A 4.5 percent mortgage rate means nothing for a person without a job, and unemployment is increasing alarmingly.
Still, the housing industry likes the sound of the plan, reportedly being pushed by Treasury Secretary Henry M. Paulson Jr., that would cut rates to 4.5 percent. The experts have already calculated results.
"We predict that it will immediately sell 500,000 houses," said National Association of Realtors spokesman Walt Molony, speaking for the 1.26-million-member group.
The scope of the problem? There are 4.3 million existing homes for sale nationally, 48,000 of them in the eight-county Philadelphia region.

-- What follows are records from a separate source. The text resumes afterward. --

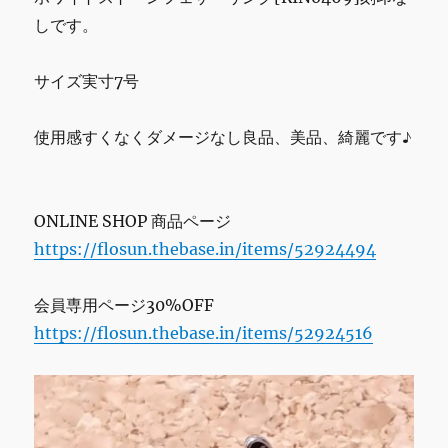
しです。
サイズ実寸7号
使用感すくなくダメージなし良品、美品、綺麗です♪
ONLINE SHOP 商品ページ
https://flosun.thebase.in/items/52924494
会員専用ページ30%OFF
https://flosun.thebase.in/items/52924516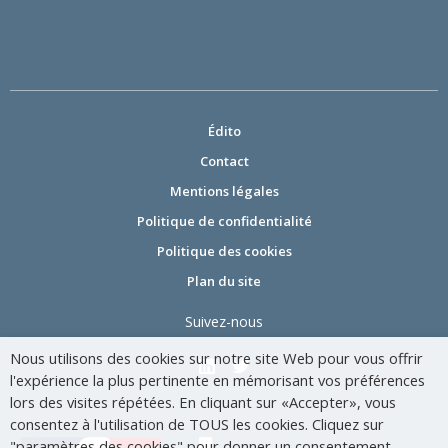
Édito
Contact
Mentions légales
Politique de confidentialité
Politique des cookies
Plan du site
Suivez-nous
Nous utilisons des cookies sur notre site Web pour vous offrir
l'expérience la plus pertinente en mémorisant vos préférences
lors des visites répétées. En cliquant sur «Accepter», vous
consentez à l'utilisation de TOUS les cookies. Cliquez sur
"paramètres des cookies" pour donner un consentement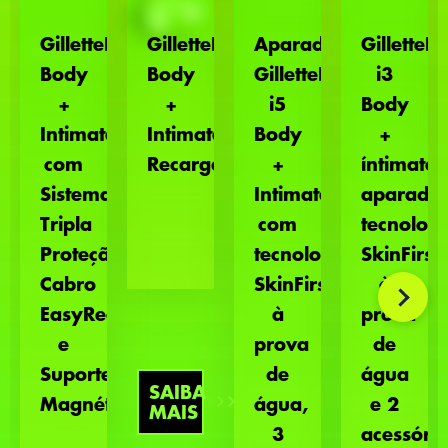
GilletteLabs
GilletteLabs
Aparadora
GilletteL
Body
Body
GilletteLabs
i3
+
+
i5
Body
Intimate
Intimate
Body
+
com
Recargas
+
íntimate
Sistema
Intimate
aparador
Tripla
com
tecnologi
Proteção,
tecnologia
SkinFirst,
Cabro
SkinFirst,
à
EasyReach
à
prova
e
prova
de
Suporte
de
água
SAIBA
Magnético
água,
e 2
MAIS
3
acessório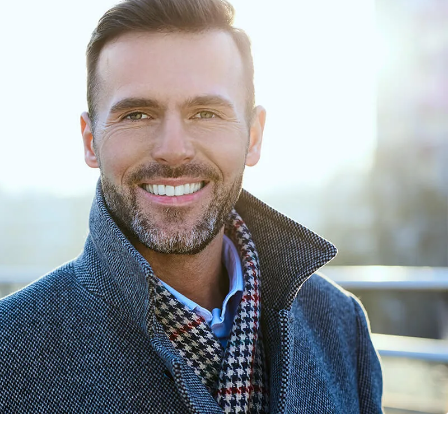
tation, öka sin
.
is med en examen
ella kvalifikationer
tant). Erfarenhet
g är avgörande,
eller GAAP.
kunna analysera
baserade på
r och investeringar
ör företaget.
terar till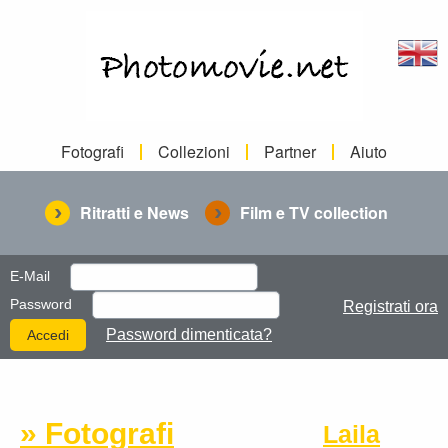
Fotografi
Collezioni
Partner
Aiuto
Ritratti e News
Film e TV collection
E-Mail
Password
Registrati ora
Password dimenticata?
» Fotografi
Laila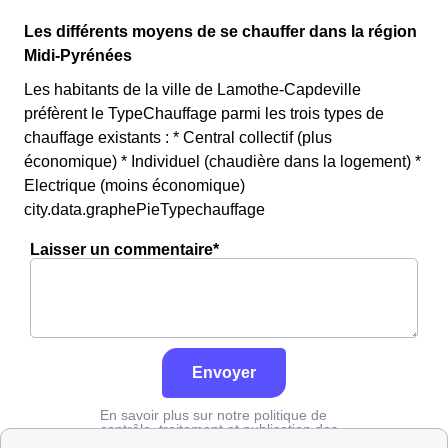
Les différents moyens de se chauffer dans la région
Midi-Pyrénées
Les habitants de la ville de Lamothe-Capdeville
préfèrent le TypeChauffage parmi les trois types de
chauffage existants : * Central collectif (plus
économique) * Individuel (chaudière dans la logement) *
Electrique (moins économique)
city.data.graphePieTypechauffage
Laisser un commentaire*
Envoyer
En savoir plus sur notre politique de
contrôle, traitement et publication des
avis :
cliquez ici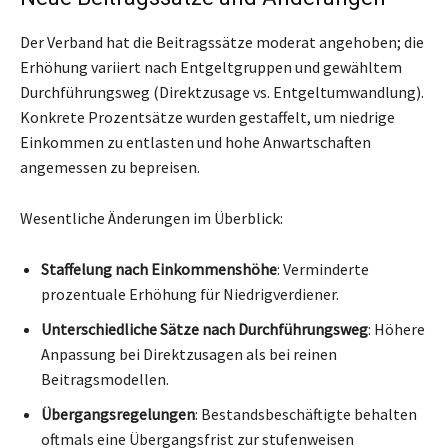
Der Verband hat die Beitragssätze moderat angehoben; die
Erhöhung variiert nach Entgeltgruppen und gewähltem
Durchführungsweg (Direktzusage vs. Entgeltumwandlung).
Konkrete Prozentsätze wurden gestaffelt, um niedrige
Einkommen zu entlasten und hohe Anwartschaften
angemessen zu bepreisen.
Wesentliche Änderungen im Überblick:
Staffelung nach Einkommenshöhe
: Verminderte
prozentuale Erhöhung für Niedrigverdiener.
Unterschiedliche Sätze nach Durchführungsweg
: Höhere
Anpassung bei Direktzusagen als bei reinen
Beitragsmodellen.
Übergangsregelungen
: Bestandsbeschäftigte behalten
oftmals eine Übergangsfrist zur stufenweisen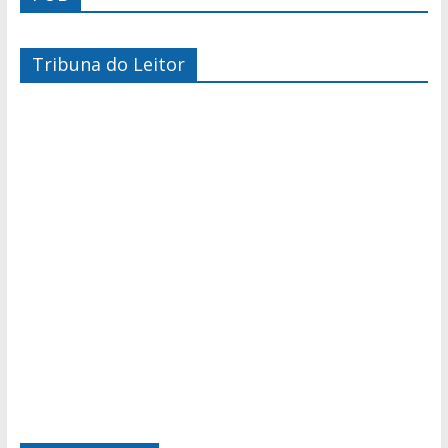
Tribuna do Leitor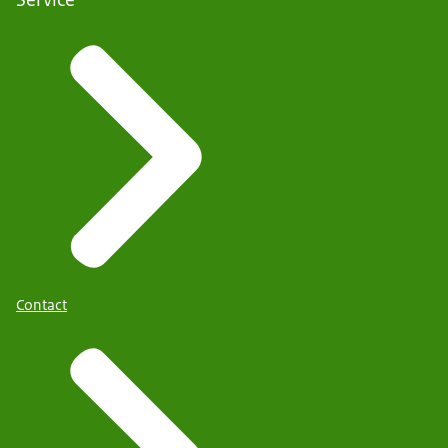
Contact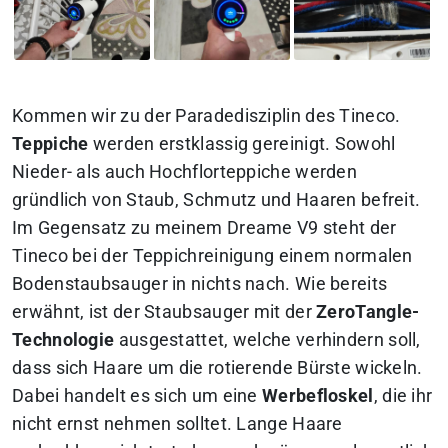
Kommen wir zu der Paradedisziplin des Tineco.
Teppiche
werden erstklassig gereinigt. Sowohl
Nieder- als auch Hochflorteppiche werden
gründlich von Staub, Schmutz und Haaren befreit.
Im Gegensatz zu meinem Dreame V9 steht der
Tineco bei der Teppichreinigung einem normalen
Bodenstaubsauger in nichts nach. Wie bereits
erwähnt, ist der Staubsauger mit der
ZeroTangle-
Technologie
ausgestattet, welche verhindern soll,
dass sich Haare um die rotierende Bürste wickeln.
Dabei handelt es sich um eine
Werbefloskel
, die ihr
nicht ernst nehmen solltet. Lange Haare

Last week, the Fed said it would lower borrowing costs for buyers by assuming $600 billion in debt issued or backed by Fannie Mae and Freddie Mac. That resulted in an almost-immediate fixed-rate decline of 43 basis points.
Even the 5.53 percent 30-year fixed rate that Freddie Mac reported yesterday - down almost a percentage point since the last week of October, according to Freddie Mac chief economist Frank Nothaft - has been enough to increase refinancing and bump up home sales slightly.
Conventional mortgage applications jumped 150 percent nationally over Thanksgiving week, and refinances surged 300 percent.
"Roughly three out of four mortgage applications were for refinance transactions, up from around half during the prior week," Nothaft said.
Refinancings have been increasing in the region since last week, although tighter credit rules in effect since the subprime meltdown in August 2007 have limited the effects.
"We had a nice surge of refinances on Tuesday and Wednesday [last week]," said Jim Goldsmith, branch manager of Gateway Funding in Horsham. "We typically track rates for past clients and notify them when a rate drop makes refinancing beneficial. Several applied right away."